Günümüz bilimine göre epifiz bezi tarafından salgılanan ve LSD ve PCP (pensilidin) gibi halüsinojen özellikli DMT, en fazla hindi [1] etinde bulunan Tryptamine özellikli çaylar 'kim benden sonra kral olursa ve Hattuşa'yı tekrar iskan ederse, Göğün Fırtına Tanrısı onu ezsin' diye başlayan Kuşşara [2] Kralı Anitta' nın laneti olarak bilinen ve Hattuşa' ya yerleşilmesin diye ektiği 'üzerlik' otu ile birlikte kullanıldığında ayahuasca elde edilir. DMT, Leguminosae bitki türlerinde çok miktarda bulunur. Bir ortamda baklagiller familyası var ise yanında mutlaka bir alkoloid olan DMT vardır. Ayahuasca, Latin Amerika yerlileri arasında 'ölü sarmaşığı' anlamına gelir. Quechua Kızılderili kültüründe Ayahuasca olarak bilinir. Bu bilgiler bitkilerin özellikle de otların arkeolojiye nasıl katkı yaptığı ve rol oynadığının delilleridir.

Epifiz bezinin daha çok uyku evresinde salgıladığı DMT, yanında melotonin ise karanlıkta ve yüksek coğrafyada daha çok salgılanır.

Ayahuasca temel olarak harmine ya da harmaline denilen üzerlik otu ile triptamin ya da DMT nin uygun oranlarda karıştırılması ritüeli yapan şamanlarca elde edilirdi. Bunlardan üzerlik otunu kullanan kişinin mutlaka otu kendisinin ekmesi bir koşul olarak bildirilirdi. Ayrıca otun psikolojisini sevmediği kişinin ekmesi durumunda da tutmayacağına inanılırdı. Bu durum üzerlik otu ile eken kişinin arasında bir psikolojik etkileşim olduğunu ortaya koyar.  

Ayahuasca nın elde edilmesi için bir diğer kimyasal olan DMT ise gerek beyindeki epifiz besinden grekse arundo donax denilen bir tür kamış olan 'kargı' dan elde edilmesi ise ayrıca incelenmesi gereken bir konudur. 

Ruh molekülü olarak da tanımlanan DMT nin hindi etinde olduğunu söylemiştik, böylece kargı da da olduğunu anlamış olduk, ayrıca Latince adı phalaris olan ayrıkotu cinsinden olan 'geliç' olarak bilinen 'kanyaş' da da DMT bulunur. Bu bitki de bir nevi kargı gibi toprak üzerinde bulunduğu sürece azgınlaşarak artan bir bitkidir. 

   

Kargının moleküler yapısı yukarıda görülmektedir. Kimyasal yapısının yanı sıra moleküler yapısı nedeniyle de  kökünden çıkarılması ile üflendiğinde karar sesi olan 'rast' makamını (sol) vermesi gereken en iyi ve kaliteli Ney müzik aleti de kargı kamışından yapılır.

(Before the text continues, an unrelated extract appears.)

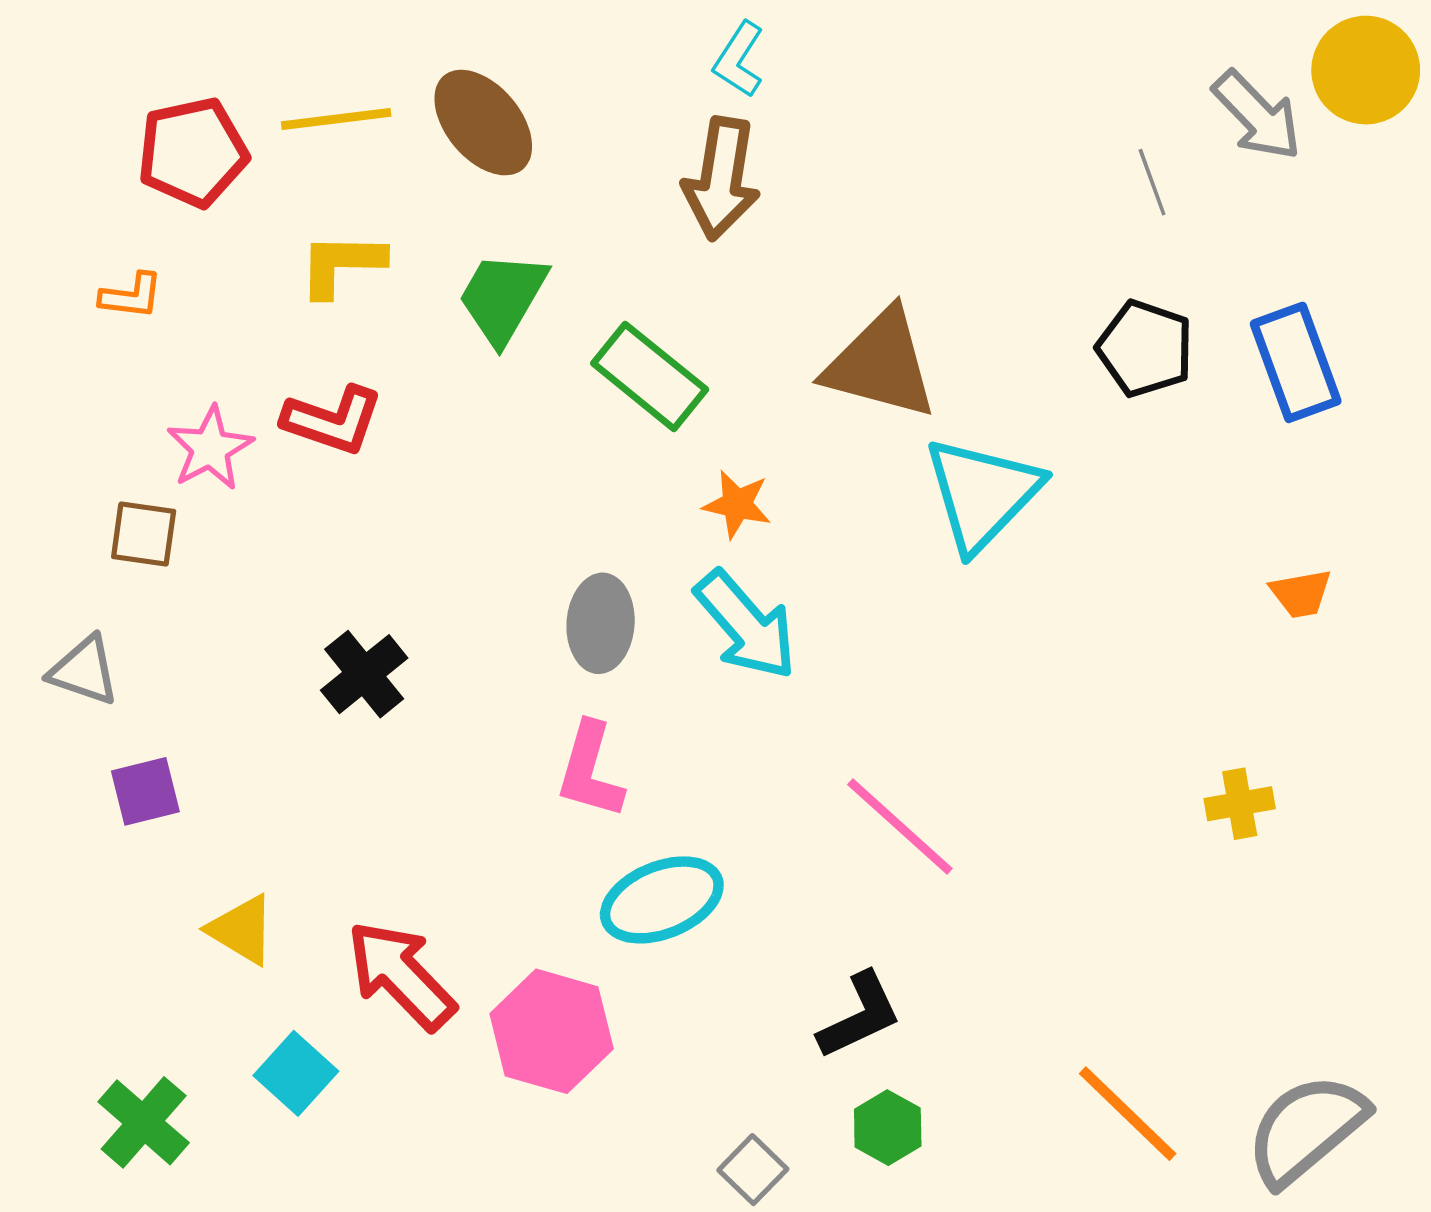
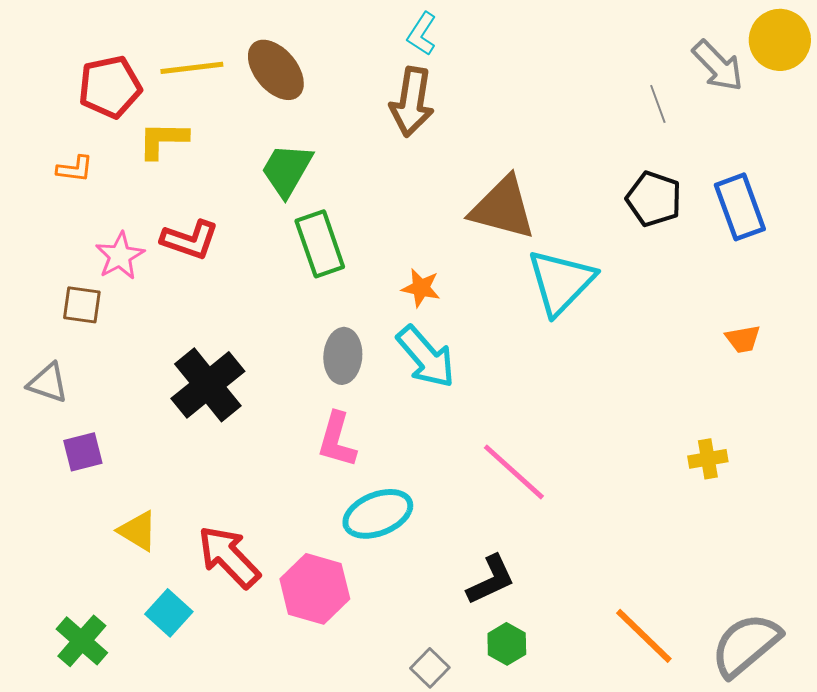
yellow L-shape: (341, 264) -> (163, 140), moved
green rectangle: (650, 376) -> (320, 244), moved, turned 32
black cross: (364, 674) -> (208, 385), size x1.5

Yunan mitolojisinde Kala-mos olarak adlandırılan kamış, meyve ve ürün veren anlamında bizde de Karpuz (Farsca Harbüz) olarak bilinen Zepyhros ve Flora'nın çocukları Karpos'un [4] azgın Meandros Irmağı'nın sularına kapılınca üzüntüsünden ırmağın kenarlarında kamışa dönüşen Kalamos'dan adını alır. Syrinks ve Pan Flütü de kamıştan yapılırdı. İstanbul'daki Kalamış semtinin adı da kamışlık anlamına gelir.  

'Epifiz bezinin' salgıladığı DMT nin elde edildiği 'kargı' gerek fiziksel özelliği ile tasavvuf müziğinde çok kullanılan bir Ney ile ruhsal rahatlama, kimyasal özelliği ile ise ayahuasca nın elde edilmesinde kullanılıyor. 

Genel olarak ney için pes seslerin kullanıldığı başlangıç akord değeri için boş bir kargı kamışında üfleme ile 391 Hertz kullanılırken pututu olarak adlandırılan eski çağ şaman düdüklerinde ise 110 Hertz değerinde kullanılırdı. 

Bu aletlere üflendiğinde çıkan 110 Hertz lik sinyalin tapınağı içinde bulunan kişiler tarafından algılanarak insan beyninde mantığın hakim olduğu sol yarım küreden duygunun hakim olduğu sağ yarım küreye geçişin sağlanarak bu duygusallık ile transa geçiş sağlanmakta olduğu bilim adamlarınca ifade edilmiştir.

Rahiplerin bu ses frekansları ile kişileri transa geçirmeleri süresi içinde aynı zamanda güneş ışığının koridorlar içindeki yayılımı ile de transı mükemmel bir konuma getirdiklerini arkeologlar ifade etmektedirler. Tapınak içindeki yer altına yakın olan bölümlerindeki kıvrımlar ise sesin yayılması aşamasında rezonansın oluşturulması için filtreleme görevi yapmış olabileceği tahmin edilmektedir.

ARKEOTEKNO 

[1] Yılbaşında hindi etinde bulunan tryptamine'in insanda rahatlatıcı etkisi ile geceyi daha rahat geçirmek istenmesinden kaynaklanır. Hindi eti yenildiğinde uyku getirir.  

[2] Kültepe/Kaniş kentinin güney doğusunda olduğu düşünülmektedir. 

[3] http://www.turkiyeherboloji.org.tr/upload/File/YabanciOt/20-SORHA.pdf

[4] Karpuz/karbus (Ebu Hayyan, Kitabü-l İdrak (1312) 

[5] https://www.etimolojiturkce.com/kelime/karpuz

[6] Karpos,Yunan mitolojisinde rüzgarlardan sonra hasat zamanı ve meyveleri müjdeleyen anlamına gelir.